Гаврюша знал это выражение лица с приподнятыми бровями, какая-то мысль посетила сообразительного боярина. Хорошо бы, если это была бы идея, как закончить войну побыстрее и взять этот проклятый городок. Но Добрыня ничего не сказал и убрался прочь. Гаврюше теперь пришлось делать работу сразу за двоих. А вскоре сотня Кирилла собралась в полном составе на совет, исключая сотника. Но его младший двоюродный брат был здесь, и именно он предлагал решение, как успеть в срок взять город.
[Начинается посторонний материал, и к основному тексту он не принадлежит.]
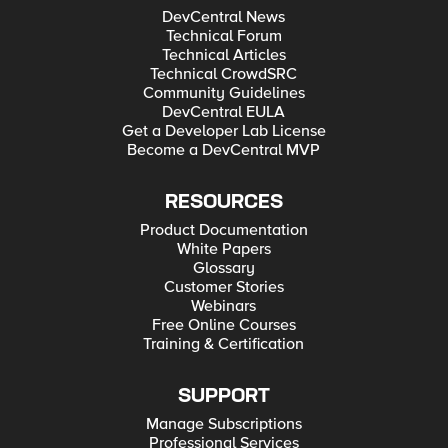
DevCentral News
Technical Forum
Technical Articles
Technical CrowdSRC
Community Guidelines
DevCentral EULA
Get a Developer Lab License
Become a DevCentral MVP
RESOURCES
Product Documentation
White Papers
Glossary
Customer Stories
Webinars
Free Online Courses
Training & Certification
SUPPORT
Manage Subscriptions
Professional Services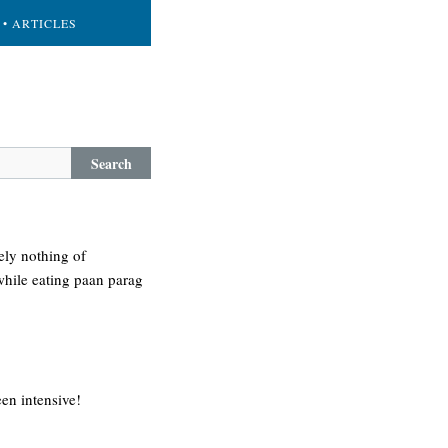
• ARTICLES
Search
ely nothing of
while eating paan parag
een intensive!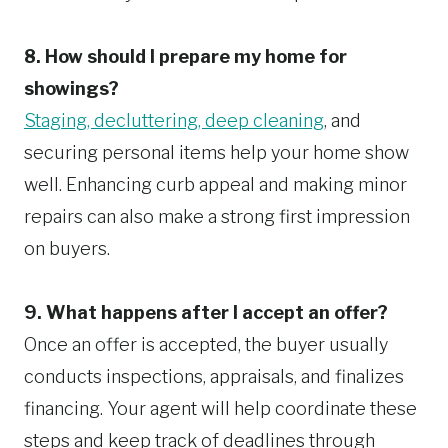
8. How should I prepare my home for
showings?
Staging, decluttering, deep cleaning
, and
securing personal items help your home show
well. Enhancing curb appeal and making minor
repairs can also make a strong first impression
on buyers.
9. What happens after I accept an offer?
Once an offer is accepted, the buyer usually
conducts inspections, appraisals, and finalizes
financing. Your agent will help coordinate these
steps and keep track of deadlines through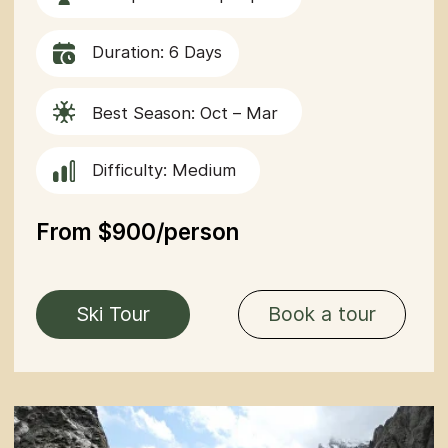
Difficulty: Medium
From $850/Person
Northern
Book a tour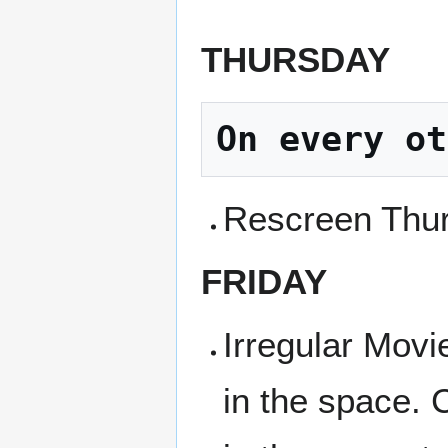
THURSDAY
On every ot
Rescreen Thur
FRIDAY
Irregular Movi
in the space. 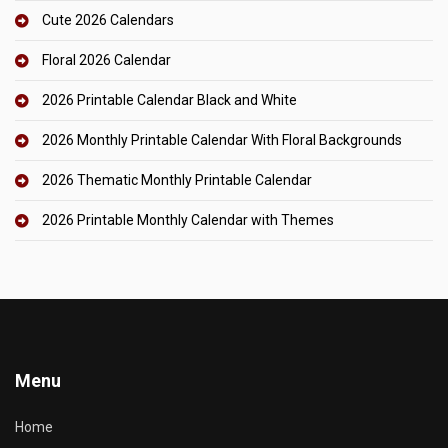
Cute 2026 Calendars
Floral 2026 Calendar
2026 Printable Calendar Black and White
2026 Monthly Printable Calendar With Floral Backgrounds
2026 Thematic Monthly Printable Calendar
2026 Printable Monthly Calendar with Themes
Menu
Home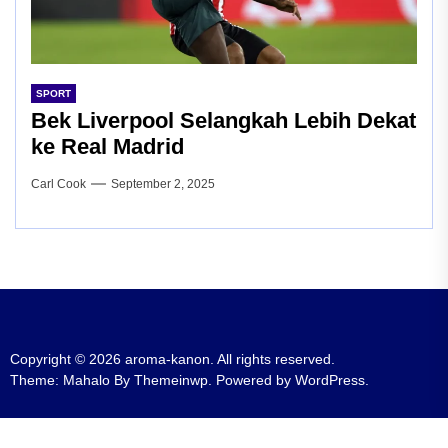
SPORT
Bek Liverpool Selangkah Lebih Dekat
ke Real Madrid
Carl Cook
September 2, 2025
Copyright © 2026
aroma-kanon.
All rights reserved.
Theme: Mahalo By
Themeinwp.
Powered by
WordPress.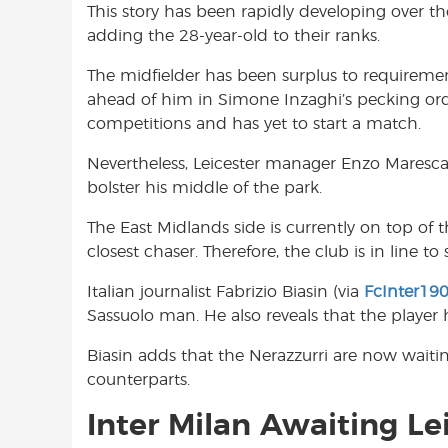
This story has been rapidly developing over t
o
A
e
adding the 28-year-old to their ranks.
o
p
r
k
p
The midfielder has been surplus to requirement
ahead of him in Simone Inzaghi’s pecking ord
competitions and has yet to start a match.
Nevertheless, Leicester manager Enzo Maresca h
bolster his middle of the park.
The East Midlands side is currently on top of 
closest chaser. Therefore, the club is in line t
Italian journalist Fabrizio Biasin (via
FcInter19
Sassuolo man. He also reveals that the player 
Biasin adds that the Nerazzurri are now waitin
counterparts.
Inter Milan Awaiting Lei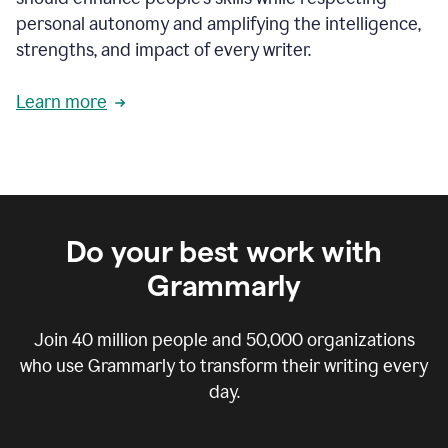
personal autonomy and amplifying the intelligence,
strengths, and impact of every writer.
Learn more
Do your best work with
Grammarly
Join
40 million
people and
50,000
organizations
who use Grammarly to transform their writing every
day.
Поймать окаянных сорок на их жадности, изловить на живца. Каждый новгородец имел при себе немного золота и серебра, теперь они все скинулись для общего дела. Согнали всех слуг-наёмников, нужно было торопиться. Нос у деревянной лодьи обили золотом так, что он теперь блестел на солнце. По бортам повесили щиты, обитые серебром. Даже заставили кузнеца выковать золотые шлема для воинов. Теперь корабль превратился в настоящий плавучий клад — отличная приманка для сорок. Другие новгородцы вскоре раскусили план Добрыни Никитича, оценил его и тысяцкий — Константин Добрынич. Теперь добрая половина новгородцев забралась в свои суда, но времени и их украшать уже не было. Поэтому вся надежда была только на одну лодью, в которой плыла сотня Кирилла. Целая сотня уместилась на одном судне, в основном все вместе с наёмниками понабились в трюм, прижались друг к другу так, что едва дышали. Наверху разместились тридцать витязей — по одному на каждое весло. С виду обычная лодья, только сильно перегруженная, что делало её особенно привлекательной в глазах столь жадного противника.